Madeline
15, abril de 2026
Perder-te hoje recorda-me de quando perdi o meu avô. Completo d'aquele olhar vazio de intenção, que pousa em qualquer lugar, enquanto a minha cabeça consome todas as minhas forças a procurar formas de me magoar, editando novas cenas para o filme das minhas falhas. Talvez o faça com a esperança de que, se eu não olhar para ninguém, ninguém me possa ver; mas, no final, isso só me torna mais notável. Como um insólito, imóvel e pesado obelisco no meio do deserto: tão discreto que acaba por atrair todos os olhares, com uma atmosfera que emite um vácuo capaz de repelir qualquer calor. As pessoas, movidas pelo mistério e pelo desconforto da imagem, tentam preencher o silêncio desagradável. José Peixoto acredita que o fazem por entenderem a sua dor; eu acredito que elas não têm ideia do que fazer com ele, como se o problema, de repente, lhes pertencesse.
E então, compadecido da minha própria tristeza e da autopiedade que me permito sentir, guardo para mim a vergonha de ser o único responsável pela minha angústia. Respondo com palavras secas, confirmações de que, tal como o obelisco surgiu, um dia ele desaparecerá.

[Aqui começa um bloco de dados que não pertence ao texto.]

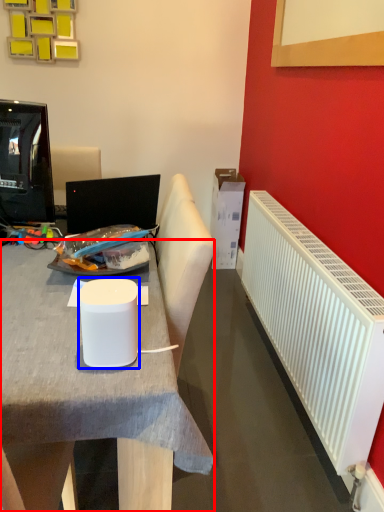 Question: Which point is closer to the camera, desk (highlighted by a red box) or paper cup (highlighted by a blue box)?

Choices:
 (A) desk
 (B) paper cup

Answer: (B) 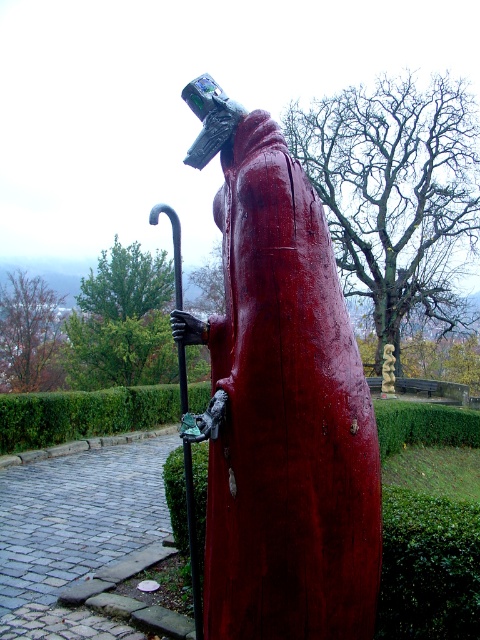 Question: Does green hedge at lower left have a greater width compared to black metal pole at center?

Choices:
 (A) no
 (B) yes

Answer: (A)

Question: Can you confirm if green hedge at lower left is smaller than black metal pole at center?

Choices:
 (A) no
 (B) yes

Answer: (B)

Question: Can you confirm if green hedge at lower left is positioned to the left of wooden spiral at center?

Choices:
 (A) yes
 (B) no

Answer: (A)

Question: Which object is positioned closest to the wooden spiral at center?

Choices:
 (A) green hedge at lower left
 (B) glossy wood statue at center
 (C) black metal pole at center

Answer: (A)

Question: Which of the following is the farthest from the observer?

Choices:
 (A) wooden spiral at center
 (B) glossy wood statue at center

Answer: (A)

Question: Which point is closer to the camera?

Choices:
 (A) glossy wood statue at center
 (B) green hedge at lower left
 (C) wooden spiral at center
 (D) black metal pole at center

Answer: (A)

Alimento a ilusão de que, em algum momento, isto vai parar, quando, na realidade, esta dor já me mudou para sempre.
Se eu soubesse que a última vez que os nossos olhos se cruzaram seria, de facto, a última... Que aquele "tchau", que eu imaginei ser o primeiro de uma eternidade de breves despedidas, se tornaria num Adeus. Se eu soubesse que, após aquela partida, eu cometeria erros que transformariam a lembrança de mim em rancor; que eu falharia em ser o homem de que precisavas e que eu, apaixonadamente, tanto desejei ser... teria enfrentado o meu terror. Teria mergulhado fundo nos teus olhos, na esperança de me amarrar à tua alma. Teria decorado cada fio castanho do teu cabelo, pesado como ouro sob as minhas mãos. Ter-te-ia segurado forte nos meus braços para sempre, consciente de que qualquer homem que tivesse tido alguma parte de ti jamais poderia ser feliz sem ela.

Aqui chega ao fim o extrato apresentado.